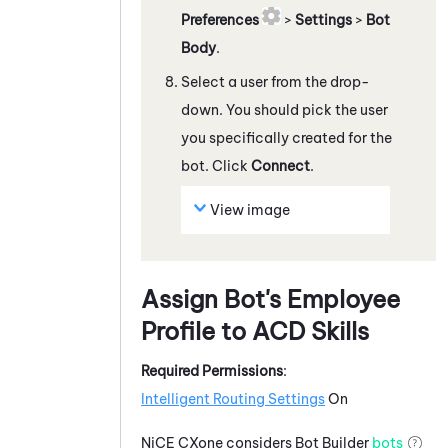
Preferences
>
Settings
>
Bot
Body
.
Select a user from the drop-
down. You should pick the user
you specifically created for the
bot. Click
Connect
.
View image
Assign Bot's Employee
Profile to
ACD
Skills
Required Permissions
:
Intelligent Routing Settings
On
NiCE CXone
considers
Bot Builder
bots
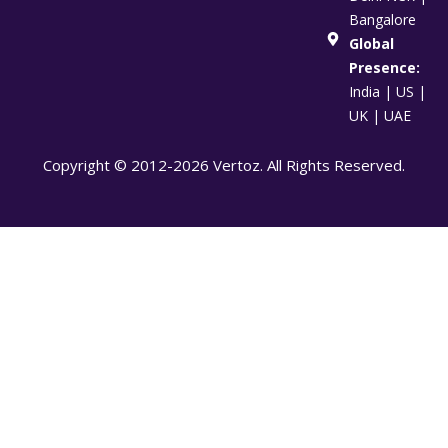
Bangalore
Global
Presence:
India | US |
UK | UAE
Copyright © 2012-2026 Vertoz. All Rights Reserved.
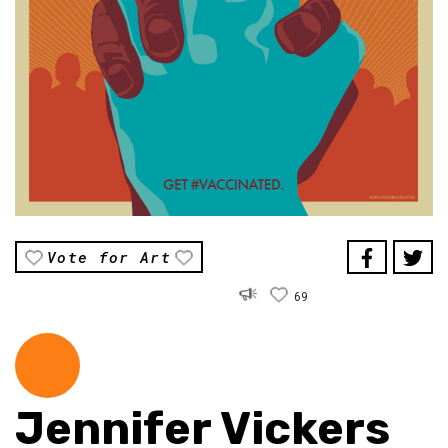
Vote for Art
69
Jennifer Vickers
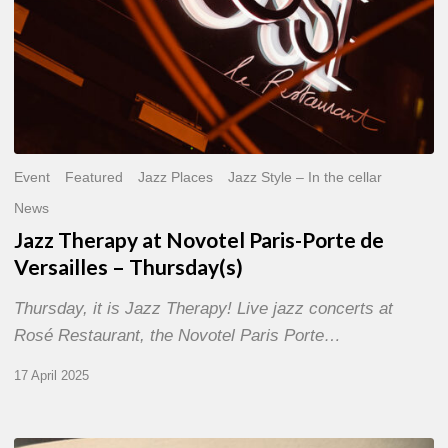
Thursday(s)
Event
Featured
Jazz Places
Jazz Style – In the cellar
News
Jazz Therapy at Novotel Paris-Porte de
Versailles – Thursday(s)
Thursday, it is Jazz Therapy! Live jazz concerts at
Rosé Restaurant, the Novotel Paris Porte…
17 April 2025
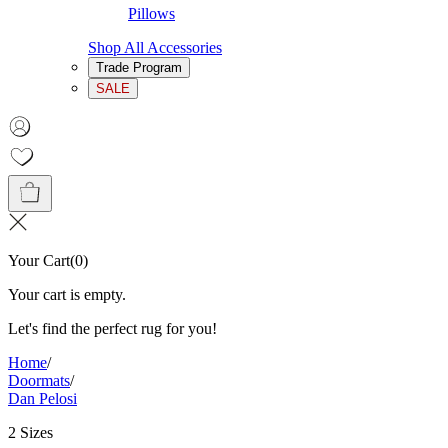
Pillows
Shop All Accessories
Trade Program
SALE
Your Cart
(
0
)
Your cart is empty.
Let's find the perfect rug for you!
Home
/
Doormats
/
Dan Pelosi
2 Sizes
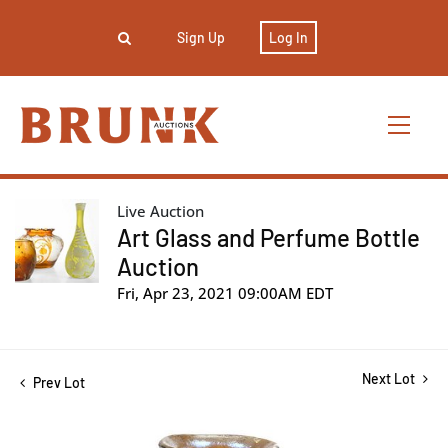
Sign Up
Log In
Live Auction
Art Glass and Perfume Bottle
Auction
Fri, Apr 23, 2021 09:00AM EDT
Next Lot
Prev Lot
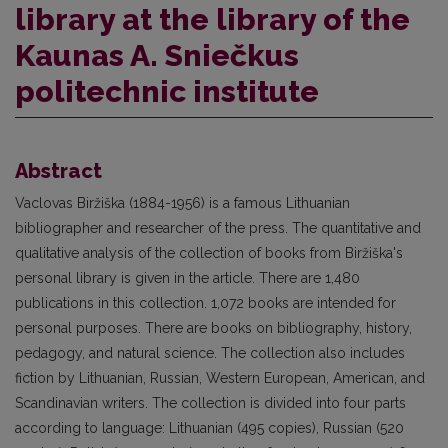
library at the library of the
Kaunas A. Sniečkus
politechnic institute
Abstract
Vaclovas Biržiška (1884-1956) is a famous Lithuanian
bibliographer and researcher of the press. The quantitative and
qualitative analysis of the collection of books from Biržiška's
personal library is given in the article. There are 1,480
publications in this collection. 1,072 books are intended for
personal purposes. There are books on bibliography, history,
pedagogy, and natural science. The collection also includes
fiction by Lithuanian, Russian, Western European, American, and
Scandinavian writers. The collection is divided into four parts
according to language: Lithuanian (495 copies), Russian (520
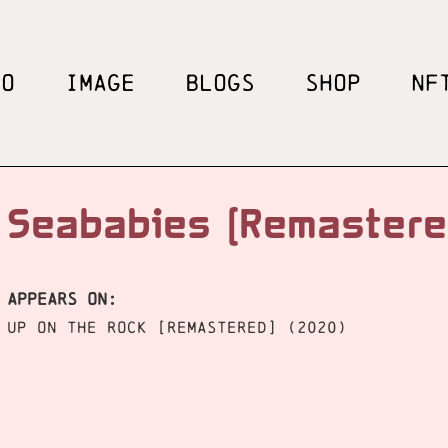
EO
IMAGE
BLOGS
SHOP
NF
Seababies [Remaster
APPEARS ON:
Up On The Rock [Remastered] (2020)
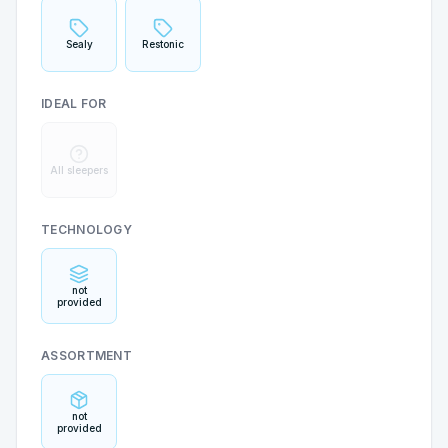
Sealy
Restonic
IDEAL FOR
All sleepers
TECHNOLOGY
not
provided
ASSORTMENT
not
provided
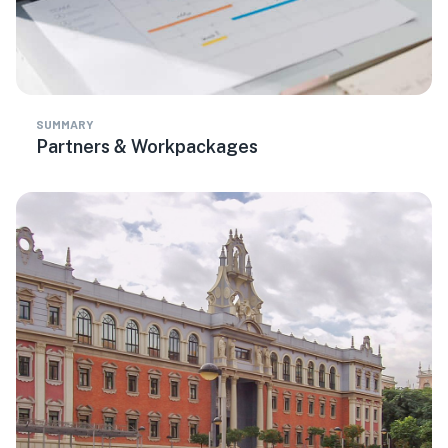
SUMMARY
Partners & Workpackages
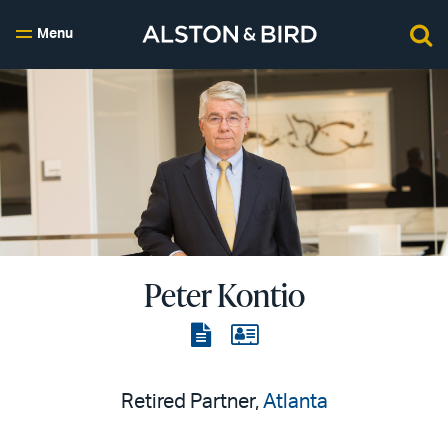
Menu
Peter Kontio
View
View
the
the
PDF
vCard
Retired Partner,
Atlanta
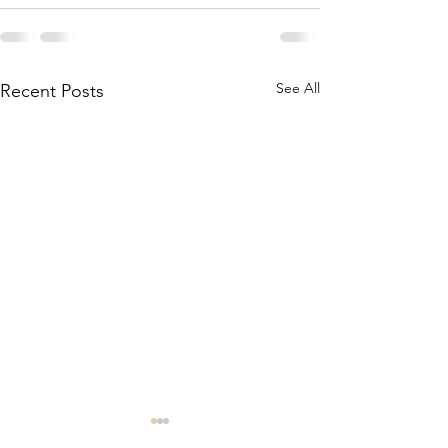
See All
Recent Posts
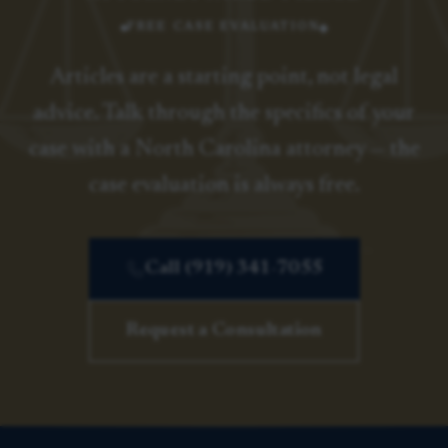
FREE CASE EVALUATION
Articles are a starting point, not legal
advice. Talk through the specifics of your
case with a North Carolina attorney — the
case evaluation is always free.
Call (919) 341-7055
Request a Consultation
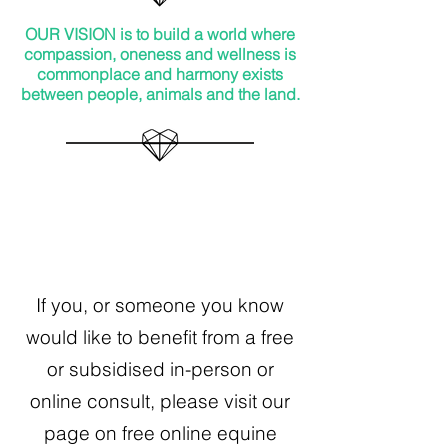
OUR VISION is t
o build a world where
compassion, oneness and wellness is
commonplace and harmony exists
between people, animals and the land.
If you, or someone you know
would like to benefit from a free
or subsidised in-person or
online consult, please visit our
page on free online equine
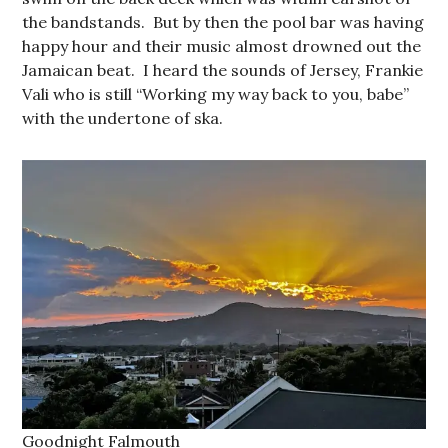
the bandstands. But by then the pool bar was having
happy hour and their music almost drowned out the
Jamaican beat. I heard the sounds of Jersey, Frankie
Vali who is still “Working my way back to you, babe”
with the undertone of ska.
Goodnight Falmouth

────

> [WHAT IS EXPECTED]
Write the material out again exactly. Skip each picture.

> [RESPONSE TO THIS EXERCISE]
Preferences
>
Settings
>
Bot
Body
.
Select a user from the drop-
down. You should pick the user
you specifically created for the
bot. Click
Connect
.
View image
Assign Bot's Employee
Profile to
ACD
Skills
Required Permissions
:
Intelligent Routing Settings
On
NiCE CXone
considers
Bot Builder
bots
Bangalore
Global
Presence:
India | US |
UK | UAE
Copyright © 2012-2026 Vertoz. All Rights Reserved.
Vote for Art
69
Jennifer Vickers
Thursday(s)
Event
Featured
Jazz Places
Jazz Style – In the cellar
News
Jazz Therapy at Novotel Paris-Porte de
Versailles – Thursday(s)
Thursday, it is Jazz Therapy! Live jazz concerts at
Rosé Restaurant, the Novotel Paris Porte…
17 April 2025
Pillows
Shop All Accessories
Trade Program
SALE
Your Cart
(
0
)
Your cart is empty.
Let's find the perfect rug for you!
Home
/
Doormats
/
Dan Pelosi
2 Sizes
Sign Up
Log In
Live Auction
Art Glass and Perfume Bottle
Auction
Fri, Apr 23, 2021 09:00AM EDT
Next Lot
Prev Lot
library at the library of the
Kaunas A. Sniečkus
politechnic institute
Abstract
Vaclovas Biržiška (1884-1956) is a famous Lithuanian
bibliographer and researcher of the press. The quantitative and
qualitative analysis of the collection of books from Biržiška's
personal library is given in the article. There are 1,480
publications in this collection. 1,072 books are intended for
personal purposes. There are books on bibliography, history,
pedagogy, and natural science. The collection also includes
fiction by Lithuanian, Russian, Western European, American, and
Scandinavian writers. The collection is divided into four parts
according to language: Lithuanian (495 copies), Russian (520
EO
IMAGE
BLOGS
SHOP
NF
Seababies [Remaster
APPEARS ON:
Up On The Rock [Remastered] (2020)
Sealy
Restonic
IDEAL FOR
All sleepers
TECHNOLOGY
not
provided
ASSORTMENT
not
provided
SUMMARY
Partners & Workpackages
Menu
Peter Kontio
View
View
the
the
PDF
vCard
Retired Partner,
Atlanta
See All
Recent Posts
FREE CASE EVALUATION
Articles are a starting point, not legal
advice. Talk through the specifics of your
case with a North Carolina attorney — the
case evaluation is always free.
Call (919) 341-7055
Request a Consultation
OUR VISION is t
o build a world where
compassion, oneness and wellness is
commonplace and harmony exists
between people, animals and the land.
If you, or someone you know
would like to benefit from a free
or subsidised in-person or
online consult, please visit our
page on free online equine
the bandstands. But by then the pool bar was having
happy hour and their music almost drowned out the
Jamaican beat. I heard the sounds of Jersey, Frankie
Vali who is still “Working my way back to you, babe”
with the undertone of ska.
Goodnight Falmouth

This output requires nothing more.